Task item:
An exact copy of all the entries is needed, with no images in it.

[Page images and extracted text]
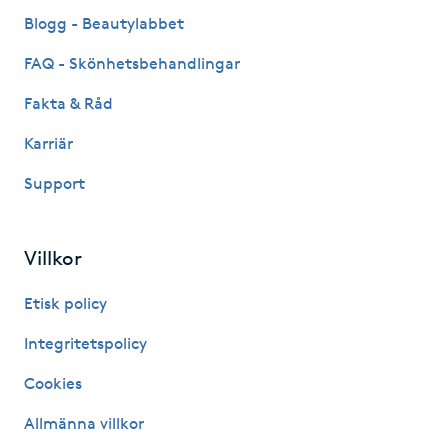
Fransk manikyr
Blogg - Beautylabbet
FAQ - Skönhetsbehandlingar
Fransrengöring
Fakta & Råd
Frekvensterapi
Karriär
Support
Friskvård
Friskvårdsmassage
Villkor
Frisör
Etisk policy
Integritetspolicy
Funktionsanalys
Cookies
Färgning
Allmänna villkor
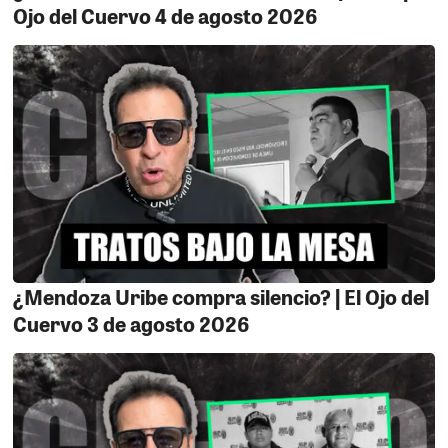
Ojo del Cuervo 4 de agosto 2026
pública, falsedad ideológica, delito contra el cuerpo y la
salud entre otros es el principal testigo contra Elmo
Pacheco y la que realmente recibió y negoció la coima,
es una funcionaria de malos hábitos Rosmery Suñiga
Vasquez hoy se encuentra libre de todo pecado gracias
al gran fiscal Alexander Pérez que la convenció
convertirse en colaboradora eficaz, al parecer su único
objetivo es el de hundir al ex alcalde de Marcona
¿Mendoza Uribe compra silencio? | El Ojo del
Cuervo 3 de agosto 2026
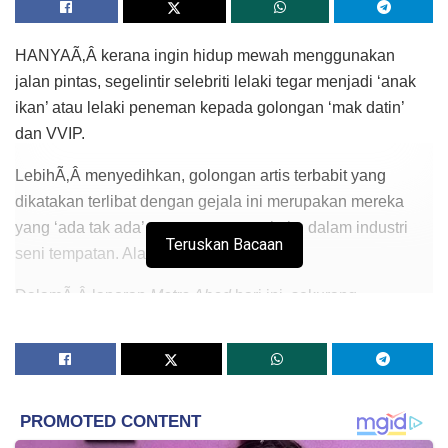
HANYAÃ‚Â kerana ingin hidup mewah menggunakan
jalan pintas, segelintir selebriti lelaki tegar menjadi ‘anak
ikan’ atau lelaki peneman kepada golongan ‘mak datin’
dan VVIP.
LebihÃ‚Â menyedihkan, golongan artis terbabit yang
dikatakan terlibat dengan gejala ini merupakan mereka
yang ‘ada tak ada’ atau suam-suam kuku dalam industri
Teruskan Bacaan
seni tempatan. Alahai…
DalamÃ‚Â laporan
Metro Ahad
hari ini, sekurang-
kurangnya lima selebriti dikatakan berada dalam
pemantauan pihak berkuasa ketika ini.
Hasil keringat sebagai ‘anak ikan’, ada antara mereka
mampu memandu kenderaan mewah walaupun tidak
menerima tawaran secara konsisten dalam bidang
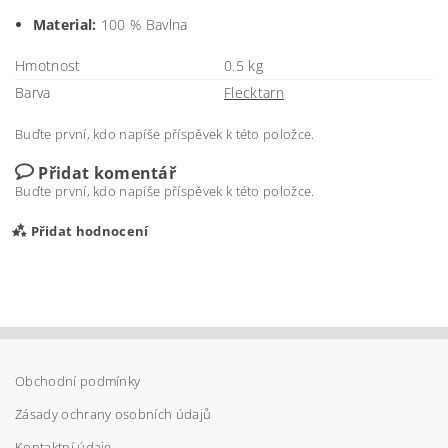
Material:
100 % Bavlna
Hmotnost
0.5 kg
Barva
Flecktarn
Buďte první, kdo napíše příspěvek k této položce.
Přidat komentář
Buďte první, kdo napíše příspěvek k této položce.
Přidat hodnocení
Obchodní podmínky
Zásady ochrany osobních údajů
Kontaktní údaje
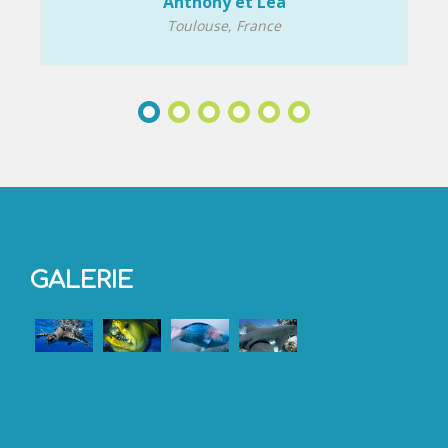
Anthony et Léa
Toulouse, France
GALERIE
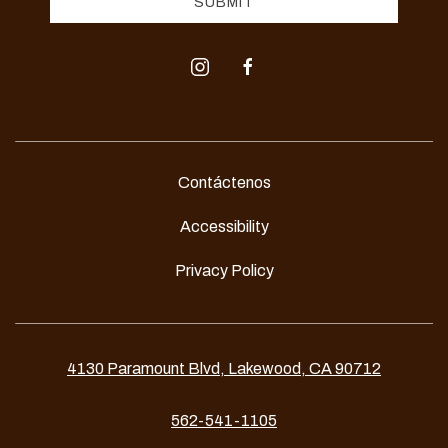
SUBMIT
instagram
facebook
Contáctenos
Accessibility
Privacy Policy
4130 Paramount Blvd, Lakewood, CA 90712
562-541-1105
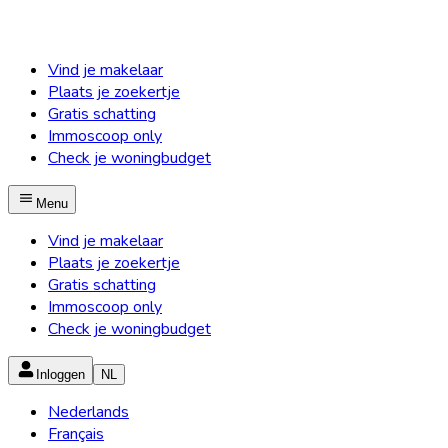
Vind je makelaar
Plaats je zoekertje
Gratis schatting
Immoscoop only
Check je woningbudget
Menu
Vind je makelaar
Plaats je zoekertje
Gratis schatting
Immoscoop only
Check je woningbudget
Inloggen
NL
Nederlands
Français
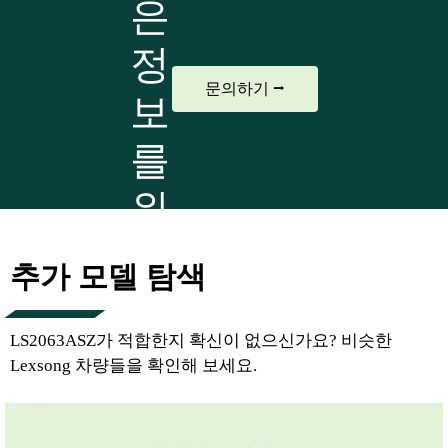
은
정
문의하기 ⭢
보
를
위
해
추가 모델 탐색
LS2063ASZ가 적합한지 확신이 없으신가요? 비슷한
Lexsong 차량들을 확인해 보세요.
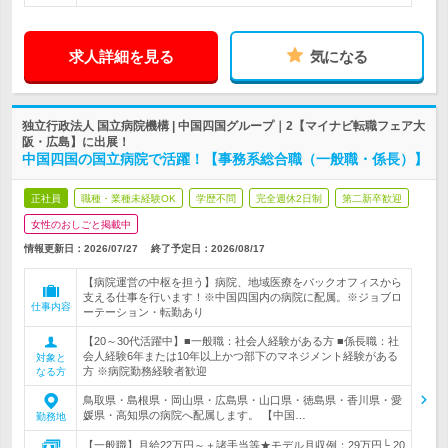
求人詳細を見る
気になる
独立行政法人 国立病院機構 | 中国四国グループ｜2【マイナビ転職フェア大
阪・広島】に出展！
中国四国の国立病院で活躍！【事務系総合職（一般職・係長）】
正社員
職種・業種未経験OK
学歴不問
完全週休2日制
第二新卒歓迎
女性のおしごと掲載中
情報更新日：2026/07/27
終了予定日：
2026/08/17
【病院運営の中枢を担う】病院、地域医療をバックオフィスから
支える仕事を行います！※中国四国内の病院に配属。※ジョブロ
仕事内容
ーテーション・転勤あり
【20～30代活躍中】■一般職：社会人経験がある方 ■係長職：社
会人経験6年または10年以上かつ部下のマネジメント経験がある
対象と
方 ※病院勤務経験者歓迎
なる方
鳥取県・島根県・岡山県・広島県・山口県・徳島県・香川県・愛
媛県・高知県の病院へ配属します。 【中国…
勤務地
【一般職】月給22万円～＋諸手当等★モデル月収例：29万円└ 20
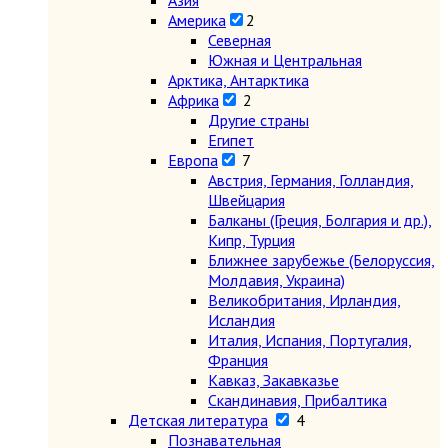
Азия
Америка
2
Северная
Южная и Центральная
Арктика, Антарктика
Африка
2
Другие страны
Египет
Европа
7
Австрия, Германия, Голландия,
Швейцария
Балканы (Греция, Болгария и др.),
Кипр, Турция
Ближнее зарубежье (Белоруссия,
Молдавия, Украина)
Великобритания, Ирландия,
Исландия
Италия, Испания, Португалия,
Франция
Кавказ, Закавказье
Скандинавия, Прибалтика
Детская литература
4
Познавательная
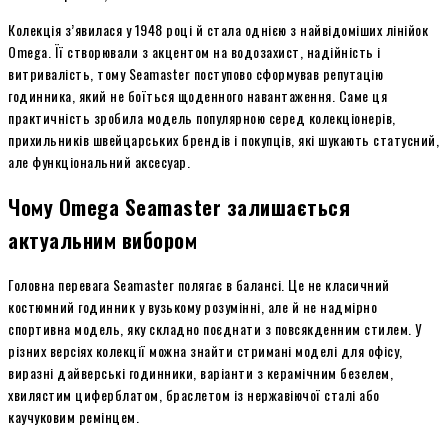
Колекція з’явилася у 1948 році й стала однією з найвідоміших лінійок
Omega. Її створювали з акцентом на водозахист, надійність і
витривалість, тому Seamaster поступово сформував репутацію
годинника, який не боїться щоденного навантаження. Саме ця
практичність зробила модель популярною серед колекціонерів,
прихильників швейцарських брендів і покупців, які шукають статусний,
але функціональний аксесуар.
Чому Omega Seamaster залишається
актуальним вибором
Головна перевага Seamaster полягає в балансі. Це не класичний
костюмний годинник у вузькому розумінні, але й не надмірно
спортивна модель, яку складно поєднати з повсякденним стилем. У
різних версіях колекції можна знайти стримані моделі для офісу,
виразні дайверські годинники, варіанти з керамічним безелем,
хвилястим циферблатом, браслетом із нержавіючої сталі або
каучуковим ремінцем.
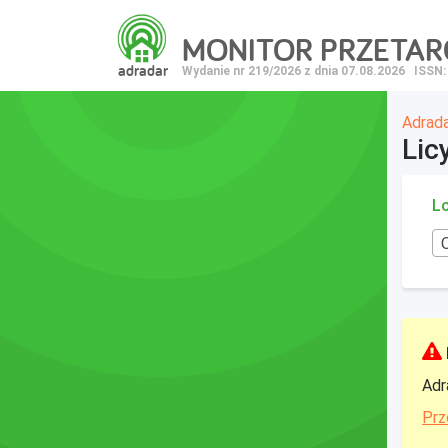
MONITOR PRZETA
adradar
Wydanie nr 219/2026 z dnia 07.08.2026
ISSN:
Adrad
Lic
Lo
Adr
Prz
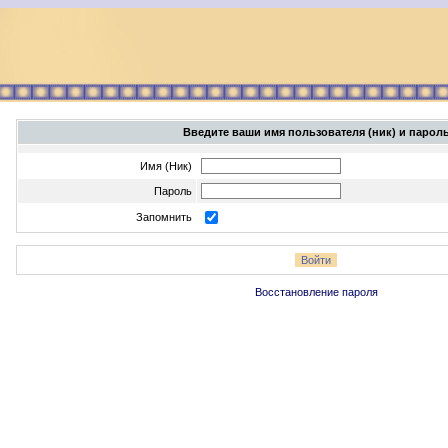
Введите ваши имя пользователя (ник) и парол
Имя (Ник)
Пароль
Запомнить
Восстановление пароля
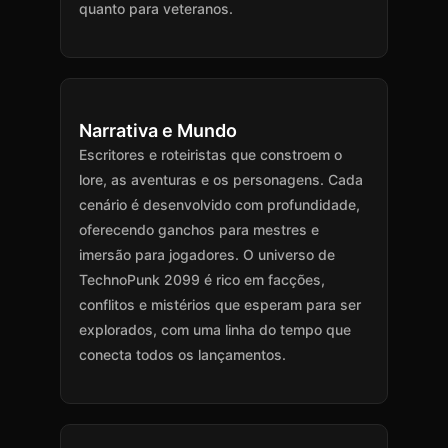
quanto para veteranos.
Narrativa e Mundo
Escritores e roteiristas que constroem o
lore, as aventuras e os personagens. Cada
cenário é desenvolvido com profundidade,
oferecendo ganchos para mestres e
imersão para jogadores. O universo de
TechnoPunk 2099 é rico em facções,
conflitos e mistérios que esperam para ser
explorados, com uma linha do tempo que
conecta todos os lançamentos.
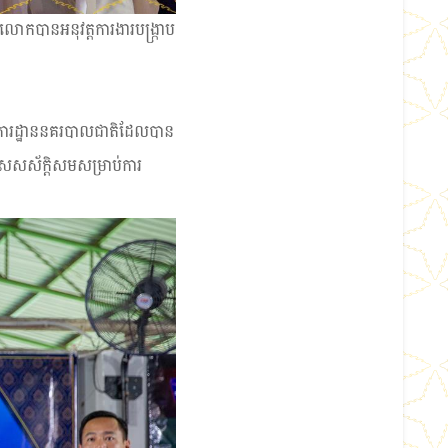
លោកបានអនុវត្តការងារបង្ក្រាប
ងការដ្ឋាននគរបាលជាតិដែលបាន
សេសស័ក្ដិសមសម្រាប់ការ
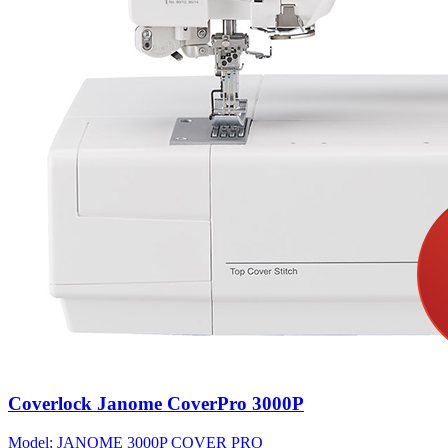
Coverlock Janome CoverPro 3000P
Model: JANOME 3000P COVER PRO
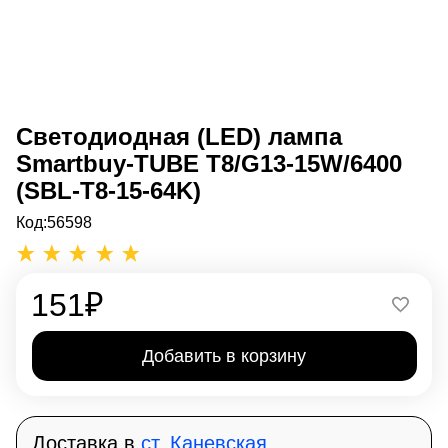
Светодиодная (LED) лампа
Smartbuy-TUBE T8/G13-15W/6400
(SBL-T8-15-64K)
Код:
56598
151
₽
Добавить в корзину
Доставка в
ст. Каневская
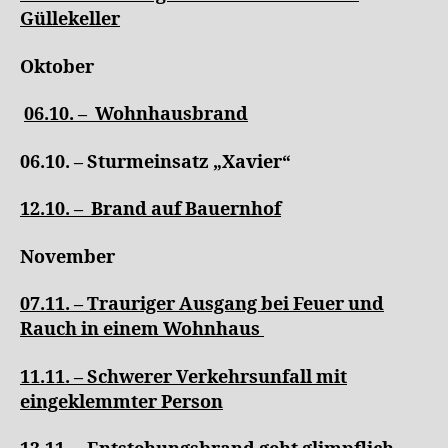
Güllekeller
Oktober
06.10. – Wohnhausbrand
06.10. – Sturmeinsatz „Xavier“
12.10. – Brand auf Bauernhof
November
07.11. – Trauriger Ausgang bei Feuer und
Rauch in einem Wohnhaus
11.11. – Schwerer Verkehrsunfall mit
eingeklemmter Person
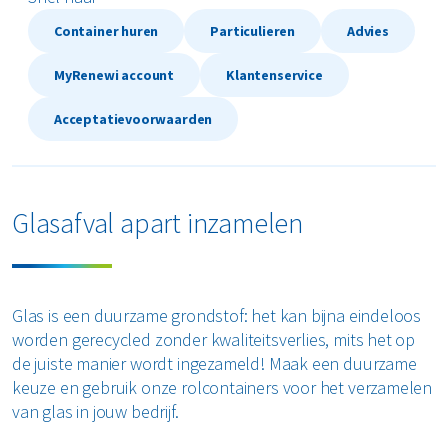
Restafval
Container huren
Particulieren
Advies
MyRenewi account
Klantenservice
Vertrouwelijk papier
Acceptatievoorwaarden
Alle soorten afval
Glasafval apart inzamelen
Glas is een duurzame grondstof: het kan bijna eindeloos
worden gerecycled zonder kwaliteitsverlies, mits het op
de juiste manier wordt ingezameld! Maak een duurzame
keuze en gebruik onze rolcontainers voor het verzamelen
van glas in jouw bedrijf.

Exercise answer:
Fransk manikyr
Blogg - Beautylabbet
FAQ - Skönhetsbehandlingar
Fransrengöring
Fakta & Råd
Frekvensterapi
Karriär
Support
Friskvård
Friskvårdsmassage
Villkor
Frisör
Etisk policy
Integritetspolicy
Funktionsanalys
Cookies
Färgning
Allmänna villkor
Ojo del Cuervo 4 de agosto 2026
pública, falsedad ideológica, delito contra el cuerpo y la
salud entre otros es el principal testigo contra Elmo
Pacheco y la que realmente recibió y negoció la coima,
es una funcionaria de malos hábitos Rosmery Suñiga
Vasquez hoy se encuentra libre de todo pecado gracias
al gran fiscal Alexander Pérez que la convenció
convertirse en colaboradora eficaz, al parecer su único
objetivo es el de hundir al ex alcalde de Marcona
¿Mendoza Uribe compra silencio? | El Ojo del
Cuervo 3 de agosto 2026
HANYAÃ‚Â kerana ingin hidup mewah menggunakan
jalan pintas, segelintir selebriti lelaki tegar menjadi ‘anak
ikan’ atau lelaki peneman kepada golongan ‘mak datin’
dan VVIP.
LebihÃ‚Â menyedihkan, golongan artis terbabit yang
dikatakan terlibat dengan gejala ini merupakan mereka
yang ‘ada tak ada’ atau suam-suam kuku dalam industri
Teruskan Bacaan
seni tempatan. Alahai…
DalamÃ‚Â laporan
Metro Ahad
hari ini, sekurang-
kurangnya lima selebriti dikatakan berada dalam
pemantauan pihak berkuasa ketika ini.
Hasil keringat sebagai ‘anak ikan’, ada antara mereka
mampu memandu kenderaan mewah walaupun tidak
menerima tawaran secara konsisten dalam bidang
Material:
100 % Bavlna
Hmotnost
0.5 kg
Barva
Flecktarn
Buďte první, kdo napíše příspěvek k této položce.
Přidat komentář
Buďte první, kdo napíše příspěvek k této položce.
Přidat hodnocení
Obchodní podmínky
Zásady ochrany osobních údajů
Kontaktní údaje
Anthony et Léa
Toulouse, France
GALERIE
SUBMIT
instagram
facebook
Contáctenos
Accessibility
Privacy Policy
4130 Paramount Blvd, Lakewood, CA 90712
562-541-1105
Vind je makelaar
Plaats je zoekertje
Gratis schatting
Immoscoop only
Check je woningbudget
Menu
Vind je makelaar
Plaats je zoekertje
Gratis schatting
Immoscoop only
Check je woningbudget
Inloggen
NL
Nederlands
Français
은
정
문의하기 ⭢
보
를
위
해
추가 모델 탐색
LS2063ASZ가 적합한지 확신이 없으신가요? 비슷한
Lexsong 차량들을 확인해 보세요.
求人詳細を見る
気になる
独立行政法人 国立病院機構 | 中国四国グループ｜2【マイナビ転職フェア大
阪・広島】に出展！
中国四国の国立病院で活躍！【事務系総合職（一般職・係長）】
正社員
職種・業種未経験OK
学歴不問
完全週休2日制
第二新卒歓迎
女性のおしごと掲載中
情報更新日：2026/07/27
終了予定日：
2026/08/17
【病院運営の中枢を担う】病院、地域医療をバックオフィスから
支える仕事を行います！※中国四国内の病院に配属。※ジョブロ
仕事内容
ーテーション・転勤あり
【20～30代活躍中】■一般職：社会人経験がある方 ■係長職：社
会人経験6年または10年以上かつ部下のマネジメント経験がある
対象と
方 ※病院勤務経験者歓迎
なる方
鳥取県・島根県・岡山県・広島県・山口県・徳島県・香川県・愛
媛県・高知県の病院へ配属します。 【中国…
勤務地
【一般職】月給22万円～＋諸手当等★モデル月収例：29万円└ 20
Азия
Америка
2
Северная
Южная и Центральная
Арктика, Антарктика
Африка
2
Другие страны
Египет
Европа
7
Австрия, Германия, Голландия,
Швейцария
Балканы (Греция, Болгария и др.),
Кипр, Турция
Ближнее зарубежье (Белоруссия,
Молдавия, Украина)
Великобритания, Ирландия,
Исландия
Италия, Испания, Португалия,
Франция
Кавказ, Закавказье
Скандинавия, Прибалтика
Детская литература
4
Познавательная
Колекція з’явилася у 1948 році й стала однією з найвідоміших лінійок
Omega. Її створювали з акцентом на водозахист, надійність і
витривалість, тому Seamaster поступово сформував репутацію
годинника, який не боїться щоденного навантаження. Саме ця
практичність зробила модель популярною серед колекціонерів,
прихильників швейцарських брендів і покупців, які шукають статусний,
але функціональний аксесуар.
Чому Omega Seamaster залишається
актуальним вибором
Головна перевага Seamaster полягає в балансі. Це не класичний
костюмний годинник у вузькому розумінні, але й не надмірно
спортивна модель, яку складно поєднати з повсякденним стилем. У
різних версіях колекції можна знайти стримані моделі для офісу,
виразні дайверські годинники, варіанти з керамічним безелем,
хвилястим циферблатом, браслетом із нержавіючої сталі або
каучуковим ремінцем.
MONITOR PRZETA
adradar
Wydanie nr 219/2026 z dnia 07.08.2026
ISSN:
Adrad
Lic
Lo
Adr
Prz
Введите ваши имя пользователя (ник) и парол
Имя (Ник)
Пароль
Запомнить
Восстановление пароля
quanto para veteranos.
Narrativa e Mundo
Escritores e roteiristas que constroem o
lore, as aventuras e os personagens. Cada
cenário é desenvolvido com profundidade,
oferecendo ganchos para mestres e
imersão para jogadores. O universo de
TechnoPunk 2099 é rico em facções,
conflitos e mistérios que esperam para ser
explorados, com uma linha do tempo que
conecta todos os lançamentos.
លោកបានអនុវត្តការងារបង្ក្រាប
ងការដ្ឋាននគរបាលជាតិដែលបាន
សេសស័ក្ដិសមសម្រាប់ការ
Coverlock Janome CoverPro 3000P
Model: JANOME 3000P COVER PRO
Светодиодная (LED) лампа
Smartbuy-TUBE T8/G13-15W/6400
(SBL-T8-15-64K)
Код:
56598
151
₽
Добавить в корзину
Доставка в
ст. Каневская
Güllekeller
Oktober
06.10. – Wohnhausbrand
06.10. – Sturmeinsatz „Xavier“
12.10. – Brand auf Bauernhof
November
07.11. – Trauriger Ausgang bei Feuer und
Rauch in einem Wohnhaus
11.11. – Schwerer Verkehrsunfall mit
eingeklemmter Person
Restafval
Container huren
Particulieren
Advies
MyRenewi account
Klantenservice
Vertrouwelijk papier
Acceptatievoorwaarden
Alle soorten afval
Glasafval apart inzamelen
Glas is een duurzame grondstof: het kan bijna eindeloos
worden gerecycled zonder kwaliteitsverlies, mits het op
de juiste manier wordt ingezameld! Maak een duurzame
keuze en gebruik onze rolcontainers voor het verzamelen
van glas in jouw bedrijf.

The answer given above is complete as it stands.